:: TO DO ::
Write out the listing verbatim. No pictures belong in it.
---+---
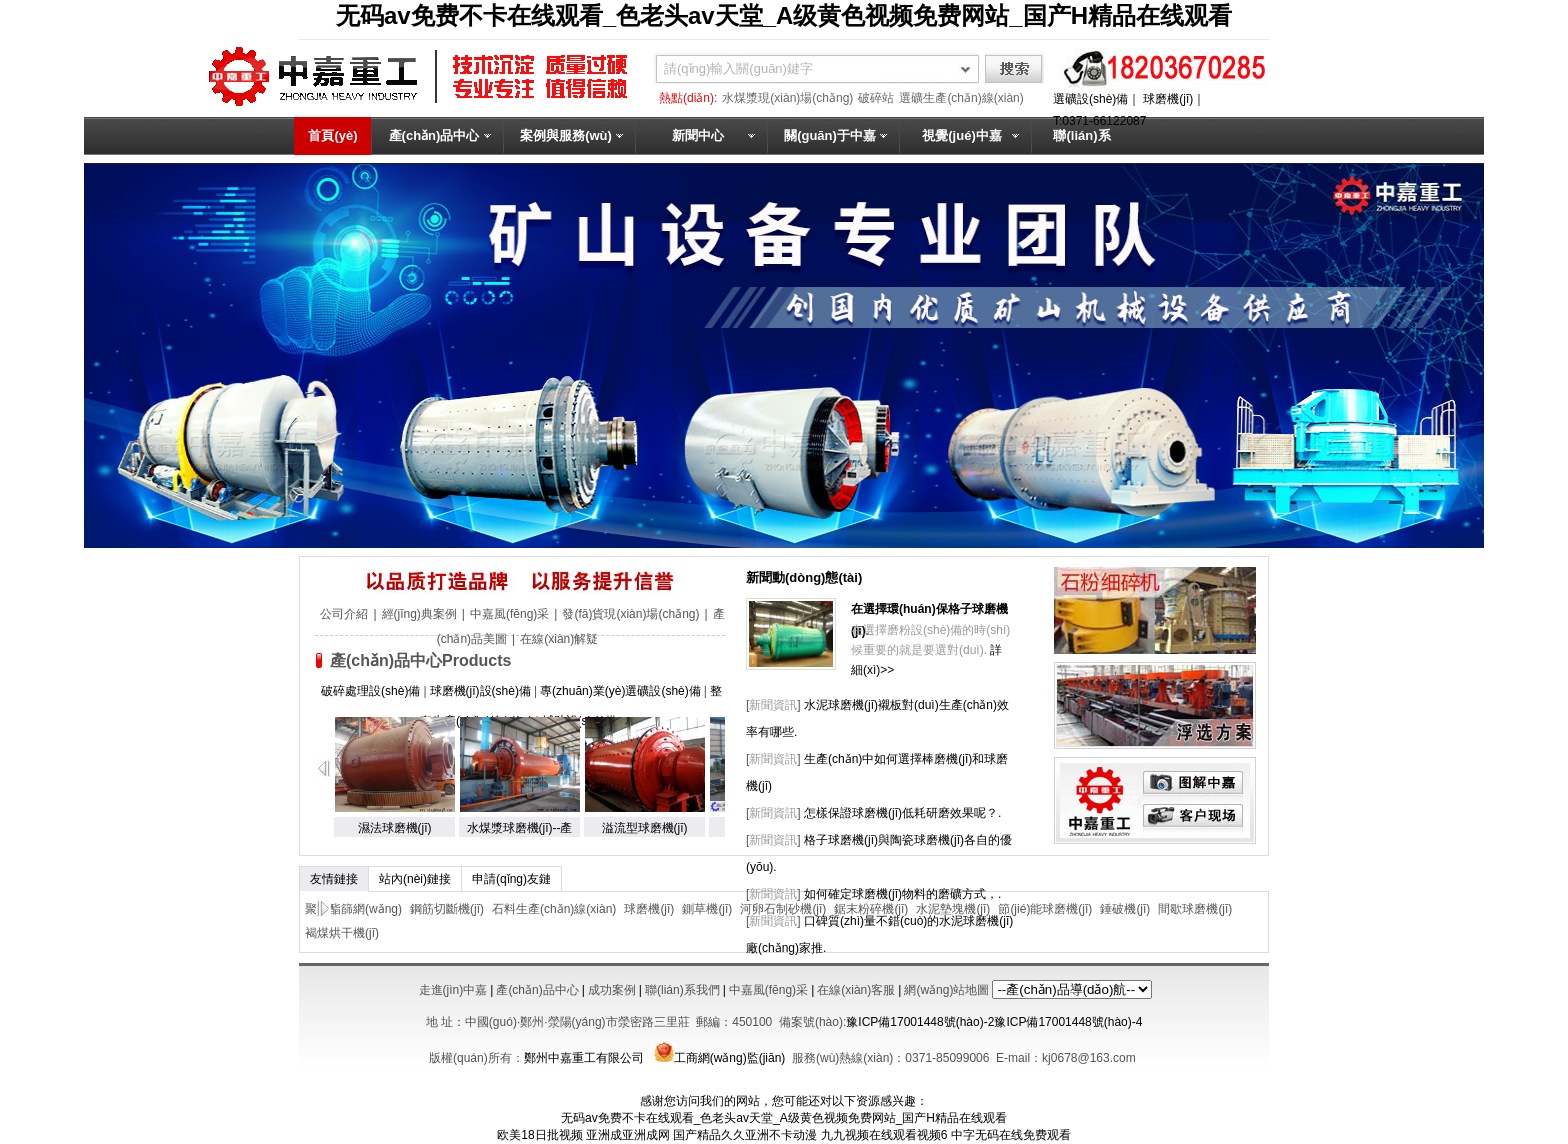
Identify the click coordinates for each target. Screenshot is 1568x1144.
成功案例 (612, 990)
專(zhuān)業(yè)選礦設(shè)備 (620, 691)
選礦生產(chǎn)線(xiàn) (961, 98)
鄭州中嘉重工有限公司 (584, 1058)
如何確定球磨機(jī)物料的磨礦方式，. (902, 894)
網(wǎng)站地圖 (946, 990)
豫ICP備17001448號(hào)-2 (920, 1022)
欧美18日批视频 (539, 1135)
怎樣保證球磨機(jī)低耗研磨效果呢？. (902, 813)
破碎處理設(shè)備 (370, 691)
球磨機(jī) (1168, 99)
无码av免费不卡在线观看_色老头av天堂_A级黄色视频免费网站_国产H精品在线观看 (784, 15)
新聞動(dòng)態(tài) (804, 577)
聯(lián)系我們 (1081, 154)
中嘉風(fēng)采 (509, 614)
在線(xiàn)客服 (856, 990)
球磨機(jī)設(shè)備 (480, 691)
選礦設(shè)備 (1090, 99)
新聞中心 (698, 135)
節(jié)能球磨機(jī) (1045, 909)
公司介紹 (344, 614)
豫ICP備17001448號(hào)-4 (1068, 1022)
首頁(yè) (332, 135)
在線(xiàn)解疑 (559, 639)
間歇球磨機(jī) (1195, 909)
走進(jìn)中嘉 (453, 990)
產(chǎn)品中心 (434, 135)
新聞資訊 (773, 705)
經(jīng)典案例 (419, 614)
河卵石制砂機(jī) (783, 909)
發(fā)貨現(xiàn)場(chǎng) (630, 614)
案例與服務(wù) (566, 135)
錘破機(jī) (1125, 909)
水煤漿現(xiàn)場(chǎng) (787, 98)
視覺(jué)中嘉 (961, 135)
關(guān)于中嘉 (830, 135)
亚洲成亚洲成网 (628, 1135)
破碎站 (876, 98)
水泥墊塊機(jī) (953, 909)
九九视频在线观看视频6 (884, 1135)
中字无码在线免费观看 (1011, 1135)
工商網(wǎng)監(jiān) (717, 1058)
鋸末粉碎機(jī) (871, 909)
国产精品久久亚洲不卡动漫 (745, 1135)
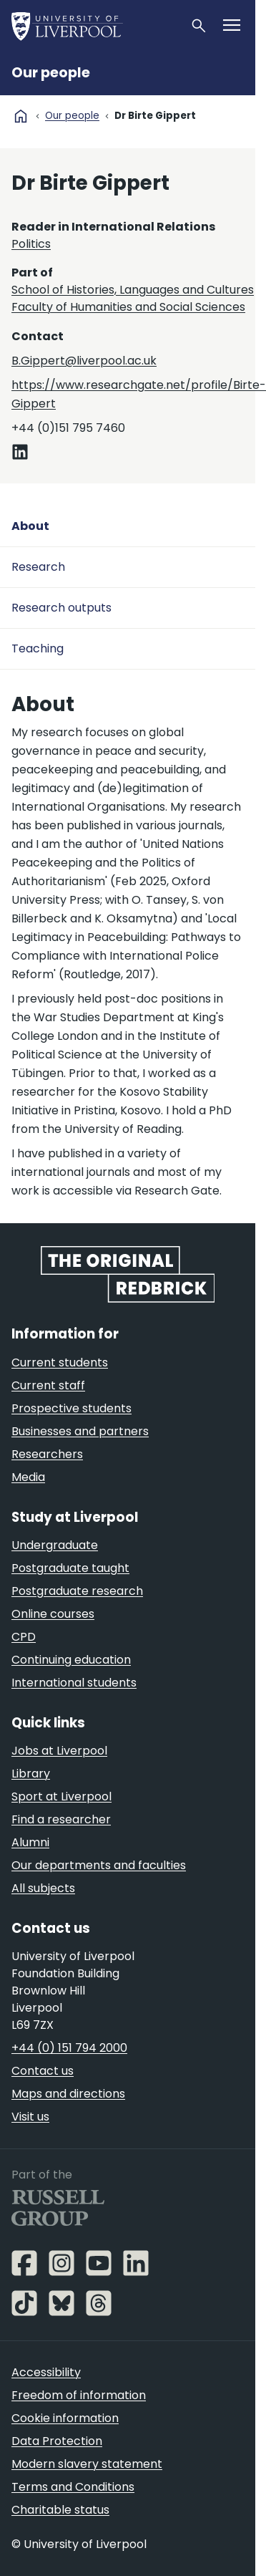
---+---
:: THE ANSWER ::
Identify the click coordinates for each target. Screenshot is 1568x1144.
成功案例 (612, 990)
專(zhuān)業(yè)選礦設(shè)備 (620, 691)
選礦生產(chǎn)線(xiàn) (961, 98)
鄭州中嘉重工有限公司 (584, 1058)
如何確定球磨機(jī)物料的磨礦方式，. (902, 894)
網(wǎng)站地圖 (946, 990)
豫ICP備17001448號(hào)-2 (920, 1022)
欧美18日批视频 (539, 1135)
怎樣保證球磨機(jī)低耗研磨效果呢？. (902, 813)
破碎處理設(shè)備 (370, 691)
球磨機(jī) (1168, 99)
无码av免费不卡在线观看_色老头av天堂_A级黄色视频免费网站_国产H精品在线观看 (784, 15)
新聞動(dòng)態(tài) (804, 577)
聯(lián)系我們 (1081, 154)
中嘉風(fēng)采 (509, 614)
在線(xiàn)客服 (856, 990)
球磨機(jī)設(shè)備 (480, 691)
選礦設(shè)備 (1090, 99)
新聞中心 (698, 135)
節(jié)能球磨機(jī) (1045, 909)
公司介紹 (344, 614)
豫ICP備17001448號(hào)-4 (1068, 1022)
首頁(yè) (332, 135)
在線(xiàn)解疑 (559, 639)
間歇球磨機(jī) (1195, 909)
走進(jìn)中嘉 (453, 990)
產(chǎn)品中心 (434, 135)
新聞資訊 (773, 705)
經(jīng)典案例 (419, 614)
河卵石制砂機(jī) (783, 909)
發(fā)貨現(xiàn)場(chǎng) (630, 614)
案例與服務(wù) (566, 135)
錘破機(jī) (1125, 909)
水煤漿現(xiàn)場(chǎng) (787, 98)
視覺(jué)中嘉 (961, 135)
關(guān)于中嘉 (830, 135)
亚洲成亚洲成网 (628, 1135)
破碎站 (876, 98)
水泥墊塊機(jī) (953, 909)
九九视频在线观看视频6 (884, 1135)
中字无码在线免费观看 (1011, 1135)
工商網(wǎng)監(jiān) (717, 1058)
鋸末粉碎機(jī) (871, 909)
国产精品久久亚洲不卡动漫 (745, 1135)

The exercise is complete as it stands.